The show “was created at a time where the world had just gone through World War II and when baseball became a huge sport, and the sport itself was used as a way to uplift communities and it became a huge American tradition,” said Sergio Trujillo, who directed and choreographed the “revisal,” which has Broadway aspirations.” “There’s such as an overabundance of spirit and celebration for me, which really reflect what this country is.”
Then there’s the obvious sandbox for spectacle. In “Bull Durham,” director Marc Bruni used sliding runners, bat flips and bench-clearing brawls to power a song-and-dance extravaganza. Any decent “Damn Yankees” staging mines some fun from asking its macho ballplayers to twirl, shuffle and tap as if they play for the Savannah Bananas.
But as Trujillo emphasized in his kinetic “Damn Yankees” production, which brought on coach Tony Mercado as a baseball consultant, there’s value in balancing authenticity and artistry. That, after all, is where sports shows can make unforced errors. Although audiences understand dramatic license, they’ll see right through the clumsy handling of a game they cherish. Unlike sports movies and series, stage productions can’t lean on stunt doubles or editing tricks to cover for an ungainly actor.
“I wanted to make sure that those boys know when they’re batting, when they’re throwing, when they’re catching, that we’re not just faking,” Trujillo said. “So I always took that very much into consideration, because I think authenticity really pays off.”
It helps that the grace and athletic prowess needed to excel in sports can translate onstage. (The 2000 musical “The Full Monty” riffed on this idea with the number “Michael Jordan’s Ball,” in which burly dancing neophytes learn how to bust a move through sports analogies.) This past summer, when I attended a “Red Pitch” training session in which actors played soccer alongside talented Howard County teenagers, there was no mistaking the show’s stars for World Cup prospects. But by the time “Red Pitch” premiered in September, the central trio — Terrence Griffin, Angelo Harrington II and Ty’Ree Hope Davis — had developed enough on-the-ball ease to sell the play’s soccer sequences with aplomb.
“It’s all choreography,” Davis said. “It just goes with your natural movement, and you find the freedom in it.”
That said, the best sports set pieces are less focused on verisimilitude than character insight. There’s a critical moment in “Red Pitch” when one player’s deep-seated resentments manifest in a crunching tackle. In “Bull Durham,” Nuke LaLoosh’s lack of control on the mound stands in for the flamethrowing pitcher’s erratic love life. Strong’s version of “Chess” uses the matches as an opportunity for the players to spill their inner monologues between calling out their moves.

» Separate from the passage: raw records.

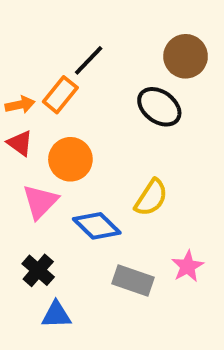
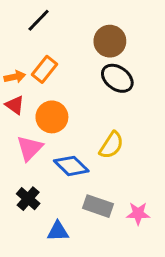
brown circle: (186, 56) -> (110, 41), moved
black line: (89, 60) -> (39, 20), moved
pink star: (188, 266) -> (138, 214), moved, turned 30
blue triangle: (56, 315) -> (58, 231), moved

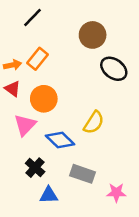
black ellipse: (117, 78) -> (114, 69), moved
black cross: (28, 199) -> (35, 168), moved
pink star: (138, 214) -> (116, 193), moved

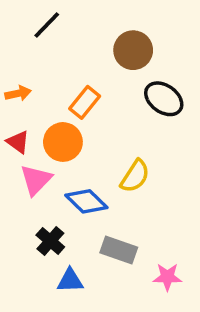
orange rectangle: (38, 59) -> (85, 102), moved
red triangle: (13, 89) -> (18, 142), moved

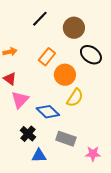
black line: (47, 25) -> (40, 19), moved
orange circle: (63, 142) -> (65, 75), moved

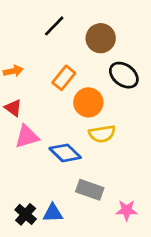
yellow semicircle: (75, 98) -> (102, 134), turned 48
pink triangle: (20, 100) -> (27, 137), turned 30
black cross: (28, 134) -> (26, 214), moved

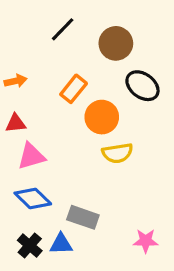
red triangle: (13, 108) -> (16, 123), turned -42
blue diamond: (65, 153) -> (33, 199), moved
gray rectangle: (90, 190) -> (83, 217), moved

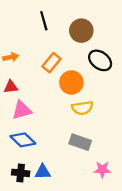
black line: (63, 29) -> (44, 21), turned -60
gray rectangle: (83, 217) -> (80, 142), moved
black cross: (30, 246) -> (21, 173), turned -35

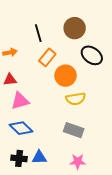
black line: (44, 21) -> (38, 33), moved
pink star: (102, 170) -> (78, 161), moved

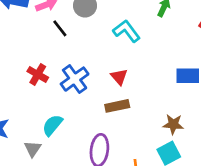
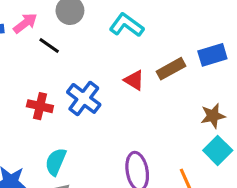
brown rectangle: (117, 106) -> (171, 69), moved
cyan semicircle: (52, 125) -> (56, 162), moved

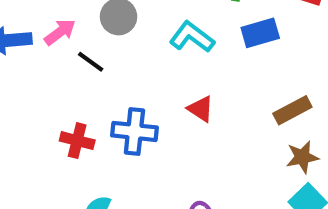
blue rectangle: (212, 55) -> (260, 33), moved
brown rectangle: (171, 69) -> (292, 110), moved
blue cross: (84, 98) -> (134, 131), turned -32

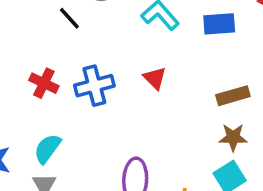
blue cross: (134, 131) -> (94, 86), turned -33

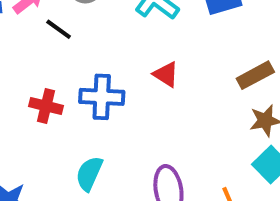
blue cross: (94, 86) -> (102, 97), turned 30
cyan semicircle: (47, 149) -> (89, 174), moved

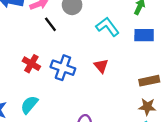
cyan semicircle: (89, 174) -> (29, 105), moved

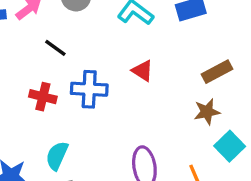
black line: (50, 24) -> (55, 48), moved
brown star: (147, 107) -> (207, 112), moved

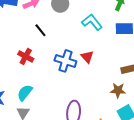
blue cross: (89, 89) -> (65, 61), moved

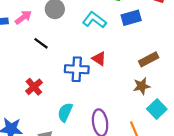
red cross: (26, 56) -> (34, 87), moved, turned 35
cyan semicircle: (25, 93) -> (65, 112), moved

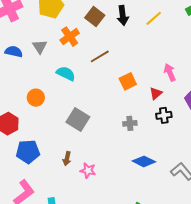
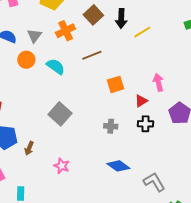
yellow line: (154, 18) -> (142, 32), moved
orange circle: (36, 98) -> (26, 60), moved
brown arrow: (67, 159) -> (29, 148), moved

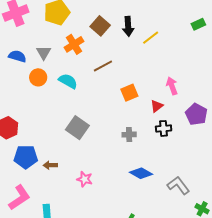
brown arrow: (29, 148) -> (50, 165), turned 72

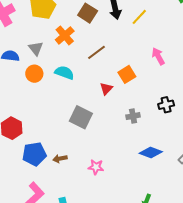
pink arrow: (172, 86) -> (158, 56), moved
red triangle: (157, 106) -> (106, 89), moved

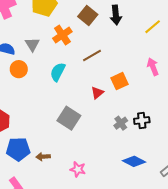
yellow line: (139, 17) -> (153, 27), moved
cyan semicircle: (64, 73) -> (58, 72), turned -90
orange circle: (34, 74) -> (19, 69), moved
black cross: (166, 105) -> (142, 121), moved
gray cross: (133, 116) -> (121, 123), turned -32

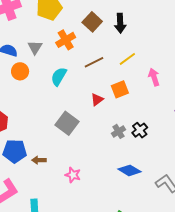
yellow line: (153, 27) -> (127, 59), moved
black cross: (142, 121) -> (140, 130), turned -35

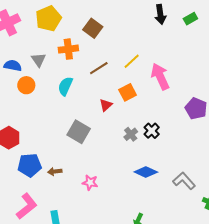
black arrow: (120, 23) -> (160, 14), moved
orange cross: (66, 40) -> (68, 49), turned 30
pink arrow: (154, 77) -> (160, 76), size x1.5

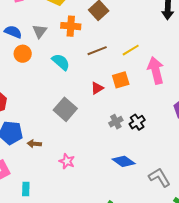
cyan semicircle: (65, 86) -> (61, 62), turned 96

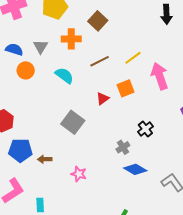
gray cross: (116, 122) -> (123, 147), moved

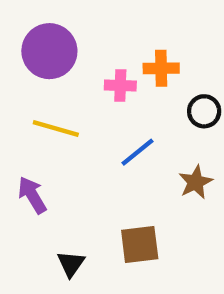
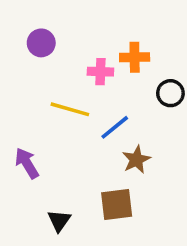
purple circle: (49, 51) -> (41, 43), size x0.6
yellow line: (56, 128) -> (70, 109), moved
brown star: (196, 182) -> (136, 160), moved

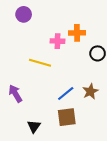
purple circle: (41, 43) -> (24, 14), moved
blue line: (115, 127) -> (66, 93), moved
brown star: (136, 160) -> (90, 91), moved

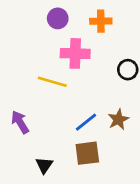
purple circle: (24, 14) -> (58, 18), moved
orange cross: (77, 33) -> (101, 21), moved
pink cross: (57, 41) -> (75, 53), size x1.5

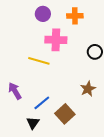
blue line: (86, 122) -> (42, 103), moved
brown square: (87, 153) -> (65, 114), turned -36

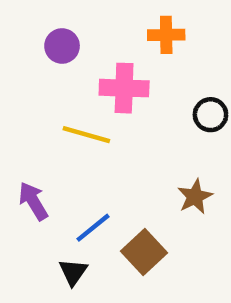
purple circle: (43, 14) -> (62, 46), moved

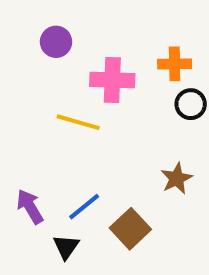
orange cross: (166, 35) -> (175, 64), moved
purple arrow: (33, 201) -> (30, 207), moved

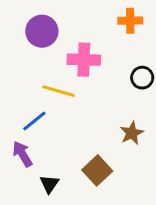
purple circle: (56, 42) -> (42, 31), size x1.4
orange cross: (175, 64) -> (130, 21), moved
blue line: (84, 207) -> (34, 121), moved

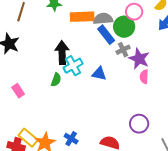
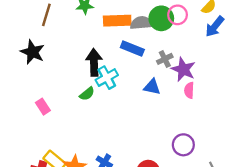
green circle: (124, 27) -> (161, 18), moved
blue rectangle: (106, 35) -> (132, 49), moved, turned -30
blue triangle: (99, 74) -> (152, 87), moved
green semicircle: (56, 80) -> (87, 94), turned 32

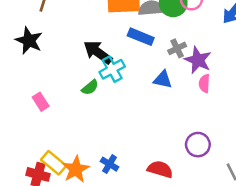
black arrow: (94, 62) -> (98, 52), turned -52

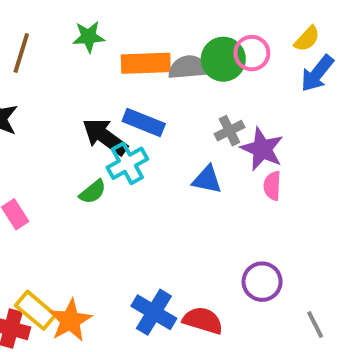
blue rectangle: (141, 37) -> (144, 122), moved
blue cross: (109, 164) -> (154, 312), moved, size x1.5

Ultimately, the pressure cooker of competition serves up camaraderie, conflict, heartbreak and revelry. There’s a reason that Old Trafford, Manchester United’s cathedral of a soccer stadium, is nicknamed the Theatre of Dreams. And several current or former United players — Marcus Rashford, Jadon Sancho and Harry Maguire — are even characters in “Dear England,” James Graham’s Olivier Award-winning play about the England men’s soccer team’s eschewing of hypermasculinity and embrace of sports psychology.
Sports can be theater, and theater can be sports. Either way, the crowd wins.